Upper Silesia remains the most multiethnic region in today’s Poland.

July 24, 2020 - Tomasz Kamusella - Articles and Commentary

Opole. Photo: falco. pixabay

Massive wartime and postwar ethnic cleansings turned Poland into an ethnically homogenous nation-state of Polish-speaking Catholics. During the communist period the existence of any ethnic minorities was strenuously denied, though Jews had to be expelled in 1968, Germans after 1970, or Roma in 1981. Yet, Upper Silesia remains the most multiethnic region in today’s Poland. According to the 2011 census, the country’s most numerous minorities (that is, non-Polish-speaking citizens of Poland), include Silesians (850,000), Kashubs (230,000), Germans (150,000), Ukrainians (50,000), and Belarusians (50,000). Out of 1.4 million ethnic non-Poles, over two-thirds (1 million) live in this historical region. There are a further 10 to 20 thousand Roma who are also living in the region but have been undercounted in censuses due to widespread discrimination. Furthermore, it should be remembered that after World War II, Polish Jews who survived the Holocaust found a relatively safe Yiddish-speaking haven in Silesia until 1968.

At present the historical region of Upper Silesia is split between two administrative units, Opole Province and Katowice (Silesian) Province. With 4.5 million inhabitants, Katowice Province is almost five times more populous than Opole Province. Yet, one has a better chance of coming across a Silesian or German in Opole Province, where these minorities add up to a third of the inhabitants. In Katowice, Germans and Silesians only make up 14 per cent of the population.

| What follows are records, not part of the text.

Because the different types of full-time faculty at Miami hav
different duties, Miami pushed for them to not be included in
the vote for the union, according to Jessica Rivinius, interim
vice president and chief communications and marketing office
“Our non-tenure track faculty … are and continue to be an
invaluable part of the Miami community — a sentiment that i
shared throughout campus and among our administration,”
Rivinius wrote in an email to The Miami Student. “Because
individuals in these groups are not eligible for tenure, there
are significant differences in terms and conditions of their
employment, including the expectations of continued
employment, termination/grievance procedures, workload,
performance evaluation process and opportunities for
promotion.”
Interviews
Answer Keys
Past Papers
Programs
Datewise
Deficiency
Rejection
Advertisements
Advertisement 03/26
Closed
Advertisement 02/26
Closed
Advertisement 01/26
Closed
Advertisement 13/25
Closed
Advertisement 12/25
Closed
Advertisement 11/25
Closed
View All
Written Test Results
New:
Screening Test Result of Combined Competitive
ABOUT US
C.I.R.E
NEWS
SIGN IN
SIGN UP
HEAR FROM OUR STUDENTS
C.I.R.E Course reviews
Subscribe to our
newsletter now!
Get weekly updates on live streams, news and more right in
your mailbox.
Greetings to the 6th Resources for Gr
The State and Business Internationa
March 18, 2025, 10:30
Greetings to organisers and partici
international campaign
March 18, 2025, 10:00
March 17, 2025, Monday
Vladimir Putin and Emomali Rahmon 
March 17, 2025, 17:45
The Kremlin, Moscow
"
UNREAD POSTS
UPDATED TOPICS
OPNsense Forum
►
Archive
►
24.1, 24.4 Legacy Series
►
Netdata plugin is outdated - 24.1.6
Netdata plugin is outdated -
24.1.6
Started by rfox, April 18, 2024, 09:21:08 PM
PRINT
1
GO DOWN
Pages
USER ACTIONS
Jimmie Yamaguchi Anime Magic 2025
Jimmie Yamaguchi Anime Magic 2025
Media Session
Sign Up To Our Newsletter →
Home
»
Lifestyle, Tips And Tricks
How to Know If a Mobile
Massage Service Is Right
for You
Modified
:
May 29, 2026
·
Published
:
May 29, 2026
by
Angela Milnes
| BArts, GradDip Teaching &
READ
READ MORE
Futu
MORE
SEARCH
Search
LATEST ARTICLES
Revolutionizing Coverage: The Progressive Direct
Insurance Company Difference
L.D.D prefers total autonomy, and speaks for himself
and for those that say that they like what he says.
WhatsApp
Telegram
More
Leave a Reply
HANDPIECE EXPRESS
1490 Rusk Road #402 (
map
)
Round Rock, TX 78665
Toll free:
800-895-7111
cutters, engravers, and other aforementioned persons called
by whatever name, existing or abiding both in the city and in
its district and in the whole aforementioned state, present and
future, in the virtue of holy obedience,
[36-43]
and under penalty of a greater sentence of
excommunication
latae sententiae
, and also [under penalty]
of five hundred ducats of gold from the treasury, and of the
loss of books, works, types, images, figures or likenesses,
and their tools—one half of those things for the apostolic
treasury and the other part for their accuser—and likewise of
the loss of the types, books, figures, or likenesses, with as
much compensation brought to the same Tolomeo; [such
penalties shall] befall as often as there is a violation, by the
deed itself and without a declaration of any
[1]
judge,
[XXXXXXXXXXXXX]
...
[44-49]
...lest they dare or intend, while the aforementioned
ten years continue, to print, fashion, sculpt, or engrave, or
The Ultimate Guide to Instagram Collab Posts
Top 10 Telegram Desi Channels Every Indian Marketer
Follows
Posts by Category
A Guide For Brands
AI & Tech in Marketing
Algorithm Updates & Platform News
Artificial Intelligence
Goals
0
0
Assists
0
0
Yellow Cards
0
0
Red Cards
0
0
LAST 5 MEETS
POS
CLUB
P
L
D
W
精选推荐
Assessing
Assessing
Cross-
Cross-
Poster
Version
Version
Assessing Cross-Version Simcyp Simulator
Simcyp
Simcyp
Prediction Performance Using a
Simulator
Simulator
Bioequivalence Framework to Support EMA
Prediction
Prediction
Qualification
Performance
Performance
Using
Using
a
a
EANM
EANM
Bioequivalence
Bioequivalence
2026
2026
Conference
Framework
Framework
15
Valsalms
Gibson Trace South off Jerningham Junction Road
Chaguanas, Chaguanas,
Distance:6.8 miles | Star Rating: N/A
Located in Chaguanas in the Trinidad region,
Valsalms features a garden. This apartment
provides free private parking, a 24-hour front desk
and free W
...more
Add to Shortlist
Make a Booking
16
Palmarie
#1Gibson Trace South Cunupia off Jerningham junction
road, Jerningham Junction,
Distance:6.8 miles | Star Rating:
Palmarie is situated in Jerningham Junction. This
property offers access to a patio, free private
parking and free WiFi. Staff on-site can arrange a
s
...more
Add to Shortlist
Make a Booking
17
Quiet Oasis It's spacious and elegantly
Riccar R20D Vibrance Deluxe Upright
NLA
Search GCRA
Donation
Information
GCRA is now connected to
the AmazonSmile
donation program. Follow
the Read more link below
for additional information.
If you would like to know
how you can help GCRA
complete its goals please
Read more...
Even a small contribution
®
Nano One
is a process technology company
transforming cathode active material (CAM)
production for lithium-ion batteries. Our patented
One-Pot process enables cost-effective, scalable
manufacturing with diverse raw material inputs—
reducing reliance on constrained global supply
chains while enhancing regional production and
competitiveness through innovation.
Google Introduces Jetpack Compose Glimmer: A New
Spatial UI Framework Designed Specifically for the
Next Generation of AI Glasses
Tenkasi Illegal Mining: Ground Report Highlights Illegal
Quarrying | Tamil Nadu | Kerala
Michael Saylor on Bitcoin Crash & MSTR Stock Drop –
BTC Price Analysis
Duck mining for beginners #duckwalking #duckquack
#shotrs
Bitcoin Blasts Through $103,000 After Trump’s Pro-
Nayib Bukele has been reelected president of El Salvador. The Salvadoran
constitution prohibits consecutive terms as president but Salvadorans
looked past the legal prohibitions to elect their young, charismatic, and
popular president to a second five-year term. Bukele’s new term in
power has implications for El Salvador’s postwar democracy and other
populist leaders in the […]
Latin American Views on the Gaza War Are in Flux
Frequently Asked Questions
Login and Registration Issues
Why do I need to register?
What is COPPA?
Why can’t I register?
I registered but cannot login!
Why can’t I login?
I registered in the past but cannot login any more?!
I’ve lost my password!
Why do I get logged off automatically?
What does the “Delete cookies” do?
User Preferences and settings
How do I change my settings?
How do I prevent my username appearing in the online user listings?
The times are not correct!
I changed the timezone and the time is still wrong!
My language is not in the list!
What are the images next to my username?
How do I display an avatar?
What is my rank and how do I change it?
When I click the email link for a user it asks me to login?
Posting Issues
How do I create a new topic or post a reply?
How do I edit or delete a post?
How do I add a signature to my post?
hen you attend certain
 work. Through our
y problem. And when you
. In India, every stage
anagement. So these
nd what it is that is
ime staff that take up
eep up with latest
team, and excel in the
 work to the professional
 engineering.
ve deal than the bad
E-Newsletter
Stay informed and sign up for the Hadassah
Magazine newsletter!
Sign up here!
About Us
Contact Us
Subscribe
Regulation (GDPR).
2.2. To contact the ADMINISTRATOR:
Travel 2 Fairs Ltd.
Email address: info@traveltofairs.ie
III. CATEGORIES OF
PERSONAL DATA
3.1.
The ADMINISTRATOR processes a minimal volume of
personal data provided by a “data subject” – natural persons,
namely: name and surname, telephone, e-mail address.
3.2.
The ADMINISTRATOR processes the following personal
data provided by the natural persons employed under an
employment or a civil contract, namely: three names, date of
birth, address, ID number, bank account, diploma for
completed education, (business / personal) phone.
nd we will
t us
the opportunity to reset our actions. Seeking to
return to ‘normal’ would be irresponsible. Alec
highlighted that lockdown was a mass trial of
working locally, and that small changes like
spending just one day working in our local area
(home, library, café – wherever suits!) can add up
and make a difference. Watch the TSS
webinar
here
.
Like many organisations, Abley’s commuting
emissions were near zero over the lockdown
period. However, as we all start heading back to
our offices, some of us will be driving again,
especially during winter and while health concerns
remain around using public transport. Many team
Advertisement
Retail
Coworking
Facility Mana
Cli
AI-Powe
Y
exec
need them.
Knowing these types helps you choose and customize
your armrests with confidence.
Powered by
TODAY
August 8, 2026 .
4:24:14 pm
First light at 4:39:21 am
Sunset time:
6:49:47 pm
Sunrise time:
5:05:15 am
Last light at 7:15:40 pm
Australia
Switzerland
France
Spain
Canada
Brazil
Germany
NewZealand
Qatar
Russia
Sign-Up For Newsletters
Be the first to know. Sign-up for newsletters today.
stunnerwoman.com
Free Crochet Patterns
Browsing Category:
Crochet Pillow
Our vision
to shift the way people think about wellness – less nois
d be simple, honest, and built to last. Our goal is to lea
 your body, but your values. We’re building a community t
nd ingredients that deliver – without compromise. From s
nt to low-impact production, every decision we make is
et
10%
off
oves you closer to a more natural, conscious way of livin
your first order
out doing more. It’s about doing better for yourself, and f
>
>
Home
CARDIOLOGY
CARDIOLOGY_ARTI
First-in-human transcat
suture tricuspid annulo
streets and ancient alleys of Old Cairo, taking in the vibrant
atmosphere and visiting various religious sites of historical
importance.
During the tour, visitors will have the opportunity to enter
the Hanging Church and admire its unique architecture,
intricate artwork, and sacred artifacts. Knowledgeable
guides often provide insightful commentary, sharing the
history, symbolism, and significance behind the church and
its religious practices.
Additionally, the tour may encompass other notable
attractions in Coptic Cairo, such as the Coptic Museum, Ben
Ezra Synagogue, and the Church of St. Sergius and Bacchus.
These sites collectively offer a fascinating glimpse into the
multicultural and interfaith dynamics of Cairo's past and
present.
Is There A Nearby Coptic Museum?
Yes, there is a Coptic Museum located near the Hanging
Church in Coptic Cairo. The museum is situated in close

Silesians in Opole Province and Katowice Province (2002 Census). Source: Wikimedia Commons

The devastating floods in 1997 destroyed numerous Czech, German and Polish villages, towns and cities in the draining basin of the river Oder. Many of these localities, seized on this tragic event as an opportunity to rebuild in line with the inhabitants’ needs and preferences. Opole, or the historical capital of Upper Silesia, followed suit. Such a face-lift was much needed after the grey neglect of the communist times. This campaign of urban beautification and self-reinvention extended to the Municipal Public Library (Miejska Biblioteka Publiczna) in Opole. Between 2008 and 2011, the library’s seat was moved to a 19th-century building in the scenic Old Town, locally known as ‘Little Venice.’ This building was merged with an ultramodern annex, appropriately symbolising the meeting of the past with the future.


Germans in Opole Province and Katowice Province (2002 Census). Source: Wikimedia Commons

The steel and glass façade constitutes an imposing, but welcoming, entrance to the library. From afar it looks like a motorway leading to the blue sky of knowledge. The granite ‘road sides’ are enticingly adorned with waves of words, which are well-known passages by the popular, but mentally tormented, Polish poet Edward Stachura (1937-1979), who died by his own hand. The quotes are given in the original Polish and English translations.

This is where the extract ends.